BALTIMORE - Jason Hammel, who hasn't faced a big-league team in nearly a month, probably wasn't the conventional choice to start today's American League Division Series opener against the New York Yankees.
Similarly, Joe Saunders, 0-6 lifetime at Rangers Ballpark, wasn't the conventional choice to start Friday's Wild Card game against the Texas Rangers.
But, then, the Baltimore Orioles have defied expectations since April, winning 93 regular-season games and making the postseason for the first time since 1997 after 14 consecutive losing seasons.
"Obviously, we were supposed to finish last. That didn't happen," said Hammel, who will be wearing a knee brace today. "We weren't supposed to get to the playoffs. That didn't happen.

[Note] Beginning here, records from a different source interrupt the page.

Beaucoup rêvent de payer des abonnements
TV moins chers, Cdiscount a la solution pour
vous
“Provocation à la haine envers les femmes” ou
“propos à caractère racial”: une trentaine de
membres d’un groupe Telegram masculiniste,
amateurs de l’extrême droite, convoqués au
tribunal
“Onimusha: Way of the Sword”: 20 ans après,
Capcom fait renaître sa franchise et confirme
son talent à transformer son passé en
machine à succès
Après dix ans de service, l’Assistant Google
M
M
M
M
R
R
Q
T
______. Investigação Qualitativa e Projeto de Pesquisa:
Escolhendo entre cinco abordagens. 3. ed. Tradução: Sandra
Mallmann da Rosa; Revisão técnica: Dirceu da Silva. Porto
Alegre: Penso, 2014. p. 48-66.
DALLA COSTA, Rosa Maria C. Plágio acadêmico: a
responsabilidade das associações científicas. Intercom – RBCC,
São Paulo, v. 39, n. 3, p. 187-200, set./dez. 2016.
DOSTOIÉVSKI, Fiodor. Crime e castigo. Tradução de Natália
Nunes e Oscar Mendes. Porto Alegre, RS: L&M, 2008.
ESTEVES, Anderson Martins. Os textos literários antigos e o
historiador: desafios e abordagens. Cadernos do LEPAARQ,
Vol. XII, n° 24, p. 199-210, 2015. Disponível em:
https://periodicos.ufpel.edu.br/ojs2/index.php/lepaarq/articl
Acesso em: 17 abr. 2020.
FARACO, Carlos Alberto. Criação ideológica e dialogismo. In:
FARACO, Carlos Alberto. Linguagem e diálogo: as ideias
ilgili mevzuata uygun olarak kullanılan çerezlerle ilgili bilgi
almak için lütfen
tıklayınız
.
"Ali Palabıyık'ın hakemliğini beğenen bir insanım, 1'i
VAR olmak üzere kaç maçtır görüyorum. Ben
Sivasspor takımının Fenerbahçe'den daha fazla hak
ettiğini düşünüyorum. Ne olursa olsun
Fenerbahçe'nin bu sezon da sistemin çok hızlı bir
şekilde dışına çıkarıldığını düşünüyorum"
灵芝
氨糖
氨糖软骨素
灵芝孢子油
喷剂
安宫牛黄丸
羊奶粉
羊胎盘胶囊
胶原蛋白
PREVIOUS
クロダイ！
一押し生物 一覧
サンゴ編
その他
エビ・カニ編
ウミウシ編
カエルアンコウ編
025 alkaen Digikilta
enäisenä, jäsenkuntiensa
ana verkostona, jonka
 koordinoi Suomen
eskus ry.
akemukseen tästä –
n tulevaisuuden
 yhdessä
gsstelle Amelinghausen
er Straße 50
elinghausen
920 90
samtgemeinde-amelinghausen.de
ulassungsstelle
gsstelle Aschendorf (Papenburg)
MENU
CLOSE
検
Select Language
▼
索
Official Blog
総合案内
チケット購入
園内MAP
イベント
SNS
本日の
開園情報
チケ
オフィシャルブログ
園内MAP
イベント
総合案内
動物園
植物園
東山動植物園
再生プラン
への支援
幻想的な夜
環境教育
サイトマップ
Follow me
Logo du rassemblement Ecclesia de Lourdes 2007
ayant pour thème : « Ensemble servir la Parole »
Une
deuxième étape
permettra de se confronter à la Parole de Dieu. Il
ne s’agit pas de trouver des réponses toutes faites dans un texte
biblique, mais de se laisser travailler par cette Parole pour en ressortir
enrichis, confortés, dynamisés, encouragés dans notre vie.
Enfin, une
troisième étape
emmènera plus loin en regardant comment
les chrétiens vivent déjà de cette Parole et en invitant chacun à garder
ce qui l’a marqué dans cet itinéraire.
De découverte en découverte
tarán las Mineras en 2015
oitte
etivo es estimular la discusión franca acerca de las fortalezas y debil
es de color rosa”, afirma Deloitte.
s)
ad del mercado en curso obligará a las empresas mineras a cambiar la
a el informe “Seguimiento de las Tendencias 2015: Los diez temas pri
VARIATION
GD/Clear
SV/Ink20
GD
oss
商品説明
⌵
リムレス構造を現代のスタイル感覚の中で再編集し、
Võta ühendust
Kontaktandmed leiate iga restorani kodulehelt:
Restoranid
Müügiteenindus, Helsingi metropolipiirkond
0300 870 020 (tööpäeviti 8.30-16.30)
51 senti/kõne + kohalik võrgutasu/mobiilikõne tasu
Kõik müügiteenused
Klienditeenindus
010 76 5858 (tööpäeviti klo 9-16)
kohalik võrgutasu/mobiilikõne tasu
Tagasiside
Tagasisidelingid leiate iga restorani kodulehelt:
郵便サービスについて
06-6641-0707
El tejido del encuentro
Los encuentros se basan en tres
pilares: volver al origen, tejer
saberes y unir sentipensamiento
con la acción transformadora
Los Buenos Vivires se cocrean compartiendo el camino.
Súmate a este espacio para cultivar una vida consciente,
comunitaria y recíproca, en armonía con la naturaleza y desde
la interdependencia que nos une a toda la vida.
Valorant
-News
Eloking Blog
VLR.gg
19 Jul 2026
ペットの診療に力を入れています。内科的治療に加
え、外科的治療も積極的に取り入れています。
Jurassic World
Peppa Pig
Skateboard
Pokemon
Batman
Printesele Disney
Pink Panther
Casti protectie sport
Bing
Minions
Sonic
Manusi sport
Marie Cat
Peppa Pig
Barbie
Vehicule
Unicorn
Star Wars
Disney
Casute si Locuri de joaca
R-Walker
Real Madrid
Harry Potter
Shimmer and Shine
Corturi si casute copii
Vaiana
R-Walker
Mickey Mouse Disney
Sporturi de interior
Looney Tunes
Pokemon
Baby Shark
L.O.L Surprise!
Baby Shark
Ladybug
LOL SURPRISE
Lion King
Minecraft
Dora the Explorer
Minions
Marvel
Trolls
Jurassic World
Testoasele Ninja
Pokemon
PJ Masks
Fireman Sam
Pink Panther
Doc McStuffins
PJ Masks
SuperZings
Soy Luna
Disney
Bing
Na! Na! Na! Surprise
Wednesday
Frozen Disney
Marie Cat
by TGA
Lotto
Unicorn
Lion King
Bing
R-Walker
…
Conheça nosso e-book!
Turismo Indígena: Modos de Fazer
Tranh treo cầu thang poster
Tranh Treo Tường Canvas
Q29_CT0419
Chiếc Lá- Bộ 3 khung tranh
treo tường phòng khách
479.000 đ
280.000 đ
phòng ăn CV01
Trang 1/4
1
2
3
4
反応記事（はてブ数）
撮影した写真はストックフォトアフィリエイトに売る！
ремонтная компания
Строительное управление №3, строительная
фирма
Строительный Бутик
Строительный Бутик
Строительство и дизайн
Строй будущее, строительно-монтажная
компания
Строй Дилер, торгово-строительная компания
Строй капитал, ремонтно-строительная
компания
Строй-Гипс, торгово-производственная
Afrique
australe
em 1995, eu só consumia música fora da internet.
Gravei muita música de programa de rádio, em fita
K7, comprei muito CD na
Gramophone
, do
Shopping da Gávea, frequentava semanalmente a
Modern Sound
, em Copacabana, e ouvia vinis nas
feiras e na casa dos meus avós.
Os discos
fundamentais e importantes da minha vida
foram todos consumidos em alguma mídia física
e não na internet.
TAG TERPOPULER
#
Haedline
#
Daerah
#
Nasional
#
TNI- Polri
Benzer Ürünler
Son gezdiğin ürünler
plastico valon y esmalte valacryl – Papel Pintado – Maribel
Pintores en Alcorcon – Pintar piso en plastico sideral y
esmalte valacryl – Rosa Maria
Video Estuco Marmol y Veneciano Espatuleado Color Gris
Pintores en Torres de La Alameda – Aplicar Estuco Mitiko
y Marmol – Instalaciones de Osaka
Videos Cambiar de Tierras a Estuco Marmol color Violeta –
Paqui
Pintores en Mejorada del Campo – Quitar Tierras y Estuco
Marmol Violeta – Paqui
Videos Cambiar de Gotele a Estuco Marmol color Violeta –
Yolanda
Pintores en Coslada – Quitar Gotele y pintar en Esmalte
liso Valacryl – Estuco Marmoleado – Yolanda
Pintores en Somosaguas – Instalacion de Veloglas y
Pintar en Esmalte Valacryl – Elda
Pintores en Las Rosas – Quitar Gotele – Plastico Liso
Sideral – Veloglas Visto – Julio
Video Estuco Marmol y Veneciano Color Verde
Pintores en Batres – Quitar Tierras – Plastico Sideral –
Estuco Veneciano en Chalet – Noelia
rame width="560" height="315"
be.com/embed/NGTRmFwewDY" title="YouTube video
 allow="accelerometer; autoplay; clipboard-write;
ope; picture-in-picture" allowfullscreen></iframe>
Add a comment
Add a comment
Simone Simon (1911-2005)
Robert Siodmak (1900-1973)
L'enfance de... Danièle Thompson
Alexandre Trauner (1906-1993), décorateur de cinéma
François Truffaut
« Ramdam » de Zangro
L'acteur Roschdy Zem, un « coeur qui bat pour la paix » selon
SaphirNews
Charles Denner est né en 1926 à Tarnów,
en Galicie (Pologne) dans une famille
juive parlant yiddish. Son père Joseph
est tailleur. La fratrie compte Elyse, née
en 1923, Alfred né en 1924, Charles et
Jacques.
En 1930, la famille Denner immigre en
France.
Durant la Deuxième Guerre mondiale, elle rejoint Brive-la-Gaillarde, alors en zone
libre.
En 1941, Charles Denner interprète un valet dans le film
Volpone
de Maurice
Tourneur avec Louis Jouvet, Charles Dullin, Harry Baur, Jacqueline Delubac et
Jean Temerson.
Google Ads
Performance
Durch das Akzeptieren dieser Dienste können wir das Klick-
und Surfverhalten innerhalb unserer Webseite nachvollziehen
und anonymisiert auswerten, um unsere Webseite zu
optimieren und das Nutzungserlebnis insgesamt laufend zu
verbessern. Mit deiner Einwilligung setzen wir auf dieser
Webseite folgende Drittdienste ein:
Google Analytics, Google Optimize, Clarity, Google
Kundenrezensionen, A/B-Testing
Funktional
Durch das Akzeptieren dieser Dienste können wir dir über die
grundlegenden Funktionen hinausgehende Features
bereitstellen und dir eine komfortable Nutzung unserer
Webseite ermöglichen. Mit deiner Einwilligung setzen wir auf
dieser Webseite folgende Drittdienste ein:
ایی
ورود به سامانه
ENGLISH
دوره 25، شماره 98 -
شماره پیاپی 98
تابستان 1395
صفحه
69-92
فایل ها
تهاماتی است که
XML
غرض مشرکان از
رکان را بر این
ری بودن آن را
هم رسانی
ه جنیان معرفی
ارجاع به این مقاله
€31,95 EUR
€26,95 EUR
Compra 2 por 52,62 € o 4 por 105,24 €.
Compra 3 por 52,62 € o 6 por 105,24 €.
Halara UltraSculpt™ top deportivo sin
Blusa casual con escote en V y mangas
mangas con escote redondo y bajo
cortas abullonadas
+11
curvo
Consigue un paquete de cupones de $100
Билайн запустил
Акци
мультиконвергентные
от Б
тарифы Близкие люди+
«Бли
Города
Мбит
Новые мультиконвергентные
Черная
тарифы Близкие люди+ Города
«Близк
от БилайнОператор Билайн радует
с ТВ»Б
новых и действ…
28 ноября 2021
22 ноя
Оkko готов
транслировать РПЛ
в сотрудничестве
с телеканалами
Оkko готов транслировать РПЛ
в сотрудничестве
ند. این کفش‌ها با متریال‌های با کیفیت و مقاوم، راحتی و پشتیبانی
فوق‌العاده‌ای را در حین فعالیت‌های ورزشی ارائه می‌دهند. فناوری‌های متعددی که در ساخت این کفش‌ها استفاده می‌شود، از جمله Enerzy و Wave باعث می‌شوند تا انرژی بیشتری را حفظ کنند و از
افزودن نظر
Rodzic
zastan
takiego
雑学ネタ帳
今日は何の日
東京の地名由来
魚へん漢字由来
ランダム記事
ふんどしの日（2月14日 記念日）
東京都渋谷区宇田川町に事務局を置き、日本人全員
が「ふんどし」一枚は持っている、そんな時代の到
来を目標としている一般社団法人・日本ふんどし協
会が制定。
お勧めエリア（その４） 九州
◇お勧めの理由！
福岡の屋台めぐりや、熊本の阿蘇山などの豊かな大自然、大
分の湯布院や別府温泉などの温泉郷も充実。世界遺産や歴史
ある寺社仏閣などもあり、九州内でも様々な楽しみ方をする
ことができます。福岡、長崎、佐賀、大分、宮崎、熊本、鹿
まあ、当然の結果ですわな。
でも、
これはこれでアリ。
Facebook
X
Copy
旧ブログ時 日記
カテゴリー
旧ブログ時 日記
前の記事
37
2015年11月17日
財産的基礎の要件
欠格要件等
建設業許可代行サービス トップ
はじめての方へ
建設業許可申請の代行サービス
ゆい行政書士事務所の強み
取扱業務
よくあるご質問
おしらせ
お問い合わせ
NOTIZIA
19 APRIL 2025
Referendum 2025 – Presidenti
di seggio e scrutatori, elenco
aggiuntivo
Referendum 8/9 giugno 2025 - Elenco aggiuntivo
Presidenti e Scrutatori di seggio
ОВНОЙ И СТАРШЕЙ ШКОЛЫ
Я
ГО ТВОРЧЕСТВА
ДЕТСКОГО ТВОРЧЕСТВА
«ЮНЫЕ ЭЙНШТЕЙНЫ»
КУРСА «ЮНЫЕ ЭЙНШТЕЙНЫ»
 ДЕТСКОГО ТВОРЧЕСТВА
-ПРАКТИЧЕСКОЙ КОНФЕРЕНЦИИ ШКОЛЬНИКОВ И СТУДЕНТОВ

"It's come to an expectation for us. Somebody's going to get it done, and every night it's somebody different. We're very confident in ourselves."
The Orioles' ace over the first half of the season, Hammel (8-6, 3.43 ERA) had knee surgery in July. He returned in September to make a pair of starts, but went back on the shelf with more knee soreness. Initially almost inconsolable about reinjuring his knee, Hammel patiently waited for it to improve. He threw some 85 pitches Monday in a simulated game in Sarasota, Fla., and then another 45 or so in a bullpen session on Friday in Texas.
"No concern with the knee," said Hammel, who called it an honor to get the ball in Baltimore's first home playoff game in 15 years.
Speaking before a workout in Camden Yards on Saturday, Orioles catcher Matt Wieters also sounded unconcerned about Hammel, even though his only starts since July came on Sept. 6 and Sept. 11.
"When he had his time off and came back for his two starts his stuff was right there," Wieters said. "I know his knee feels good. When he gets out there that competitive spirit's going to get going. He'll be fine."
Orioles manager Buck Showalter got the feeling Hammel would be fine when saw the right-hander celebrating after Friday's 5-1 Wild Card win over the Rangers.
"I was watching 'Ham' jump around on the mound. I was going, 'Jeez, he looks pretty good,'" said Showalter, noting how eager Hammel has been to get back on the mound. "He's been champing at the bit. It's been difficult for him because he's been such a big contributor for us."
Like most of the Orioles, Hammel has little postseason experience. He has made one previous postseason start, however, giving up four runs in 3 2-3 innings in 2009 while with the Colorado Rockies.
"I got the first one out of the way," Hammel said.
He will be opposed Yankees ace CC Sabathia, a former Cy Young Award winner who has made 16 postseason starts. Sabathia (15-6, 3.83) has four previous wins in the ALDS, but went 0-2 with a 6.38 ERA against the Orioles in 2012. Previously, however, he dominated the Orioles. His lifetime mark against them is 16-4.
Sabathia was asked Saturday what has changed for the Orioles after so many down years.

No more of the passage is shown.